### DATA FOR THIS TASK
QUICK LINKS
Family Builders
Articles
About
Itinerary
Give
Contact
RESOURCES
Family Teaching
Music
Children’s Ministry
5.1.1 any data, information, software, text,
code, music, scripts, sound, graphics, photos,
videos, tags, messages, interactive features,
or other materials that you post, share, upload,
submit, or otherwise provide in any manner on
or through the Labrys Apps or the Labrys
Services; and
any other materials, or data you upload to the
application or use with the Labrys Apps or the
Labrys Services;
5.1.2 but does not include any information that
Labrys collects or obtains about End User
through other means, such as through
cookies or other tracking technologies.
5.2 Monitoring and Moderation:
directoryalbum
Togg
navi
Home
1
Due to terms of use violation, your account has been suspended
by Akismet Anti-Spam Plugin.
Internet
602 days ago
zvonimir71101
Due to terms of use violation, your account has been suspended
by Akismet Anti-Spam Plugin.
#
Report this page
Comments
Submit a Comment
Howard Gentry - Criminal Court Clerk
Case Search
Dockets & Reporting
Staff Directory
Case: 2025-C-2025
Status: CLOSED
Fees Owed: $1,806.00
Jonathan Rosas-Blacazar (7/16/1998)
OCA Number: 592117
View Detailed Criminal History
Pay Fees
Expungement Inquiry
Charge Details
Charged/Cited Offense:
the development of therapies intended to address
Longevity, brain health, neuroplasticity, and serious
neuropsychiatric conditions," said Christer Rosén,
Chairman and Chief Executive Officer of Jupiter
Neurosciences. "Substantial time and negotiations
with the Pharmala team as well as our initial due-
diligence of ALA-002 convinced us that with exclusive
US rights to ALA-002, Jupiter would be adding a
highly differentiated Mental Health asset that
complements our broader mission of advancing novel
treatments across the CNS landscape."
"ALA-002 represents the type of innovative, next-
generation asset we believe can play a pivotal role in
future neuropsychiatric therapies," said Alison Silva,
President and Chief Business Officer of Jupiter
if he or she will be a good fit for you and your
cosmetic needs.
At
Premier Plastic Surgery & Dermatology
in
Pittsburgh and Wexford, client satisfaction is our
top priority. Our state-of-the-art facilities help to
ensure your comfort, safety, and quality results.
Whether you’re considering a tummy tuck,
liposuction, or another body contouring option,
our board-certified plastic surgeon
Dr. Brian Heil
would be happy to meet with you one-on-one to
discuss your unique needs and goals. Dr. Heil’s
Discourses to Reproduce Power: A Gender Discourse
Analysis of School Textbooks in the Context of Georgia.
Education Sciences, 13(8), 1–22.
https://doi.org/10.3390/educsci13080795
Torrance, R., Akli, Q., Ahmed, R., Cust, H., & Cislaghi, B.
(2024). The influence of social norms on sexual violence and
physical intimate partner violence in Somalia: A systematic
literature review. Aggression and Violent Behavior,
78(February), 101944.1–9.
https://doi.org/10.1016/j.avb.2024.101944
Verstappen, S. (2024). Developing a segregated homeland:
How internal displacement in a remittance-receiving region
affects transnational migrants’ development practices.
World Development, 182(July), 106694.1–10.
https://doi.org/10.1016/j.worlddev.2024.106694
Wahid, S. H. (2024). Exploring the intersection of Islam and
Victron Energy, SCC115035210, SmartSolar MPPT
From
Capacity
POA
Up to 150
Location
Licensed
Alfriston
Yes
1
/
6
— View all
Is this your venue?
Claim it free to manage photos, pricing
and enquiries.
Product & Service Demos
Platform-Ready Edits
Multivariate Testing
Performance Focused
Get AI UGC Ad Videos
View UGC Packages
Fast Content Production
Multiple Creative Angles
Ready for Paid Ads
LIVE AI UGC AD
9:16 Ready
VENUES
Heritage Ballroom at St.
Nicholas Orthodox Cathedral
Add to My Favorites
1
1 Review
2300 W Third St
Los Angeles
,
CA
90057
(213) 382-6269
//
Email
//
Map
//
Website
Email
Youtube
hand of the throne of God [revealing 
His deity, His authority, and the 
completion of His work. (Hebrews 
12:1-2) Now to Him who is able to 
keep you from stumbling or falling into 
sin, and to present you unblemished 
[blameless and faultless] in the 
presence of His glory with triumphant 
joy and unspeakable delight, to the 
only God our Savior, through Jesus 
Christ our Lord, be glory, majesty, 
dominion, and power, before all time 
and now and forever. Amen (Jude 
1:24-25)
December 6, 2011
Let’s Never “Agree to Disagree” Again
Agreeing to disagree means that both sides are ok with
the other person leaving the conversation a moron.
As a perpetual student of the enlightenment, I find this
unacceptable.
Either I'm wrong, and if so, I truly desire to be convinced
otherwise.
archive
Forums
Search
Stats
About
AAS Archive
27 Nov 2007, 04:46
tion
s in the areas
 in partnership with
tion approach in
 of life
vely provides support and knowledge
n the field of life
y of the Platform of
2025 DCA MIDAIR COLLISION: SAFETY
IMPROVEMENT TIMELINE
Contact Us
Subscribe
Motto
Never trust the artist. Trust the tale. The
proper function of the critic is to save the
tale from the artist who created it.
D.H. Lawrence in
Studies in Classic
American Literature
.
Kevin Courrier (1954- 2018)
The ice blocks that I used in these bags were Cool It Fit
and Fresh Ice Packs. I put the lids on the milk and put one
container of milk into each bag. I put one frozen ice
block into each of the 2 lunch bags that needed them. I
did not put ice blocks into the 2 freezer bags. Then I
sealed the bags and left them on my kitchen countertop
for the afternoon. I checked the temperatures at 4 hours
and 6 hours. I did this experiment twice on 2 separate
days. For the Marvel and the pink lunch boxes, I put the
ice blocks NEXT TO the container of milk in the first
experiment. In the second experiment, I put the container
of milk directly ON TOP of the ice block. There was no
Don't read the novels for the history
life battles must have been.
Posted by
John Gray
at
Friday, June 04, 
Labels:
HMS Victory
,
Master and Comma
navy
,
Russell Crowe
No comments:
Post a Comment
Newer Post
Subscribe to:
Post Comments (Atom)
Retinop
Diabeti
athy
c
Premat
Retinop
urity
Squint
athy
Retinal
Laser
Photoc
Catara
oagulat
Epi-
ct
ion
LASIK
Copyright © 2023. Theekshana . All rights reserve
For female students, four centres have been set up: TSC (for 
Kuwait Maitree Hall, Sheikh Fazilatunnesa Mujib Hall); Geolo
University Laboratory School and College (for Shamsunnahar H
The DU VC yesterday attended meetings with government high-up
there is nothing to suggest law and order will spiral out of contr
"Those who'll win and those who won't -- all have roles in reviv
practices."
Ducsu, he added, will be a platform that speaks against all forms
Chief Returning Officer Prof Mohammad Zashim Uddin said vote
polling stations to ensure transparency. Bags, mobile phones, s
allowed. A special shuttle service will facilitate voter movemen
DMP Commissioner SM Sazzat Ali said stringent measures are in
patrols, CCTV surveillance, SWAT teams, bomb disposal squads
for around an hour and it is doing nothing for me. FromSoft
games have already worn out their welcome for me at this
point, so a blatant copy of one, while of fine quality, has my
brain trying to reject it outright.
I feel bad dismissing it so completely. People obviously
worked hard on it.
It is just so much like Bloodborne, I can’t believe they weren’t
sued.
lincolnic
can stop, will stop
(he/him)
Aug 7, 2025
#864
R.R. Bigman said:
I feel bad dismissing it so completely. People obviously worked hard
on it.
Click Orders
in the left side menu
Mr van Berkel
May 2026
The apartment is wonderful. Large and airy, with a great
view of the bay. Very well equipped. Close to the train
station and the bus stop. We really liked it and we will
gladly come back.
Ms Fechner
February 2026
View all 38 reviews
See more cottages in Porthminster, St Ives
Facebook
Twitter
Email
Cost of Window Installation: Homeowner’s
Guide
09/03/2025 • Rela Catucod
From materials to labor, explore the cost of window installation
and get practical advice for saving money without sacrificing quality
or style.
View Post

### ACTIVITY
Starting at the line that contains "games have already", repeat each line exactly through the last one in the listing. Include both of those lines and nothing more.

### TASK RESULT
games have already worn out their welcome for me at this
point, so a blatant copy of one, while of fine quality, has my
brain trying to reject it outright.
I feel bad dismissing it so completely. People obviously
worked hard on it.
It is just so much like Bloodborne, I can’t believe they weren’t
sued.
lincolnic
can stop, will stop
(he/him)
Aug 7, 2025
#864
R.R. Bigman said:
I feel bad dismissing it so completely. People obviously worked hard
on it.
Click Orders
in the left side menu
Mr van Berkel
May 2026
The apartment is wonderful. Large and airy, with a great
view of the bay. Very well equipped. Close to the train
station and the bus stop. We really liked it and we will
gladly come back.
Ms Fechner
February 2026
View all 38 reviews
See more cottages in Porthminster, St Ives
Facebook
Twitter
Email
Cost of Window Installation: Homeowner’s
Guide
09/03/2025 • Rela Catucod
From materials to labor, explore the cost of window installation
and get practical advice for saving money without sacrificing quality
or style.
View Post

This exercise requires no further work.